____ DATA FOR ANALYSIS

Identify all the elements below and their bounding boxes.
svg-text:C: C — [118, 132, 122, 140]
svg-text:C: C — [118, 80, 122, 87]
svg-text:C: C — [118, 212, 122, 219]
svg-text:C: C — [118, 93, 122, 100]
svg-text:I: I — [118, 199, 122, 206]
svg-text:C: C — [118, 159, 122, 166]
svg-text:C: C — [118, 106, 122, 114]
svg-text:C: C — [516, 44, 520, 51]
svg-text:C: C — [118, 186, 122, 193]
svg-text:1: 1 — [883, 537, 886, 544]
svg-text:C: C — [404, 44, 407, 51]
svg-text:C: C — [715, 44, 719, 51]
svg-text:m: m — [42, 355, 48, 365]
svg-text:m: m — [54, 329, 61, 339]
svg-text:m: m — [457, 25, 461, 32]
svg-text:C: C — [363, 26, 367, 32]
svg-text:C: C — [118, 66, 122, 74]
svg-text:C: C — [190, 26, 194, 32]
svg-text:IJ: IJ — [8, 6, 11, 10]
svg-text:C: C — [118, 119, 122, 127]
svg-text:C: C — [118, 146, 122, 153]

________
____ DATA FOR ANALYSIS

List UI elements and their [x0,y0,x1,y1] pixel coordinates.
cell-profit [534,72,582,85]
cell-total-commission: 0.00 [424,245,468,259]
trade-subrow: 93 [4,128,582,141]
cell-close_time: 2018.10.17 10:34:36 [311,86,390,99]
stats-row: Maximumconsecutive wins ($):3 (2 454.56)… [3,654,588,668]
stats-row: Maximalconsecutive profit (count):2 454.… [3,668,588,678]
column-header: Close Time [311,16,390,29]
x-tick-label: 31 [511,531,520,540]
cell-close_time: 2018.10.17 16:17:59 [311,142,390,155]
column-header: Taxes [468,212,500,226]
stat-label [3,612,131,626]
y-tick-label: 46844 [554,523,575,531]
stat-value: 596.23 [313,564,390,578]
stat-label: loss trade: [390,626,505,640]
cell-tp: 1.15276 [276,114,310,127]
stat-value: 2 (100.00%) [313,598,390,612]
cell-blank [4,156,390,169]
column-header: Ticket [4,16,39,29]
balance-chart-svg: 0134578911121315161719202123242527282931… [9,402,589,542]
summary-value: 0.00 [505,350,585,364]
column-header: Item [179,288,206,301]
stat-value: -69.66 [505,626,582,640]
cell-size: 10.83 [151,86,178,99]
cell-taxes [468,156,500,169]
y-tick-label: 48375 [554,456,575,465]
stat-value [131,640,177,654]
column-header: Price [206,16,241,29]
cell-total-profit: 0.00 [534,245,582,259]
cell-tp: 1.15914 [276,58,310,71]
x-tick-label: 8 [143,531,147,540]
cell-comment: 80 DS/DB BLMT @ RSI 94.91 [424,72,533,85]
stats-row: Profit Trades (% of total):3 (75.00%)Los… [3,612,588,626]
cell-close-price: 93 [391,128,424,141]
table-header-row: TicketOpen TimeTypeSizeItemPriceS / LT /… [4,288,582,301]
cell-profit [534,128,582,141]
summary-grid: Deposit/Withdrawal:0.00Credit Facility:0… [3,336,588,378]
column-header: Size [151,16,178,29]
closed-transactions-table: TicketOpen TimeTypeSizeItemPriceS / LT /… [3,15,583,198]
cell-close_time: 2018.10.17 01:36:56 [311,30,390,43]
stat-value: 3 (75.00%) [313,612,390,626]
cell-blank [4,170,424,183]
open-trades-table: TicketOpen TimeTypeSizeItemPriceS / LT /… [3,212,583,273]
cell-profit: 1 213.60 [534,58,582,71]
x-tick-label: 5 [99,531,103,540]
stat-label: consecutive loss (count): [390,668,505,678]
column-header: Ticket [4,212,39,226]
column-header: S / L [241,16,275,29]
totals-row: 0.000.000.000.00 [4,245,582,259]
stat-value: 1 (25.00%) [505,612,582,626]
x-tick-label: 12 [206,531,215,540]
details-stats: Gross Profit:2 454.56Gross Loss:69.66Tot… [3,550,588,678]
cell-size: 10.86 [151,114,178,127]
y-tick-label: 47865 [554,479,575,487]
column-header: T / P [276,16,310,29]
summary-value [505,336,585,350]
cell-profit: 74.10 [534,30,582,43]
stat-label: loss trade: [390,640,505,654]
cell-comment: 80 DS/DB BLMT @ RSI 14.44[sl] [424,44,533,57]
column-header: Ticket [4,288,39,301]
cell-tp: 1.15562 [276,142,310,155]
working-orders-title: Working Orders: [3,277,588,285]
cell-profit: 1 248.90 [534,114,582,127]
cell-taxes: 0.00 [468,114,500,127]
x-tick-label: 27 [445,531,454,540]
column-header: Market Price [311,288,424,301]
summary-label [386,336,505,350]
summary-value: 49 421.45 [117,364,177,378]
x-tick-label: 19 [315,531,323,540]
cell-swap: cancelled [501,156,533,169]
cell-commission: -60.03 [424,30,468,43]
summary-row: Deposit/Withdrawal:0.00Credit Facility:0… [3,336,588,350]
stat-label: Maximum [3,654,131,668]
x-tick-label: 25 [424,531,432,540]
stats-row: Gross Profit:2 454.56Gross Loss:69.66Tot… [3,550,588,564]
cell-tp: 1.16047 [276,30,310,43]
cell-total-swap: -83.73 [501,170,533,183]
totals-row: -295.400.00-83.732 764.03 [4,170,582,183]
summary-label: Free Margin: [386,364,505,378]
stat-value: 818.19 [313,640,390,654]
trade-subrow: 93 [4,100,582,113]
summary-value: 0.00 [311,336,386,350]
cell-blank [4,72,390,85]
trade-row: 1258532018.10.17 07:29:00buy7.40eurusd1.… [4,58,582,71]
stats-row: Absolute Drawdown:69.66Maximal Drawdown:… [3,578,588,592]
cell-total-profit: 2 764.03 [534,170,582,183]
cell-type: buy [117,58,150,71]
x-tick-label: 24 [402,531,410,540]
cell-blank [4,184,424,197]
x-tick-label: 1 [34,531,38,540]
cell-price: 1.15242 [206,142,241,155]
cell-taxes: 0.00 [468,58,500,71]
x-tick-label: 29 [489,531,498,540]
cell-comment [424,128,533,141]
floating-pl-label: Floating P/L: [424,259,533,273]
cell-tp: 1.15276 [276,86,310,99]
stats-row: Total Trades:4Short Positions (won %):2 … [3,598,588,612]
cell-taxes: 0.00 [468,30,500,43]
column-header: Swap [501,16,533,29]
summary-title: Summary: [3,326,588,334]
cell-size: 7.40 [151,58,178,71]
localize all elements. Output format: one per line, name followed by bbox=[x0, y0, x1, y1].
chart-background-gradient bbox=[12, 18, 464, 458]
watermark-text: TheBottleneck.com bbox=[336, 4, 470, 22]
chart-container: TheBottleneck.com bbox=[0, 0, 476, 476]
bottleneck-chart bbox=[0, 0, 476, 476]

________

§ **ASSIGNMENT**:
Working through the records above, establish how many lines contain the string "comment", and reply with the number by itself.

§ **RESULT OF THE EXERCISE**:
3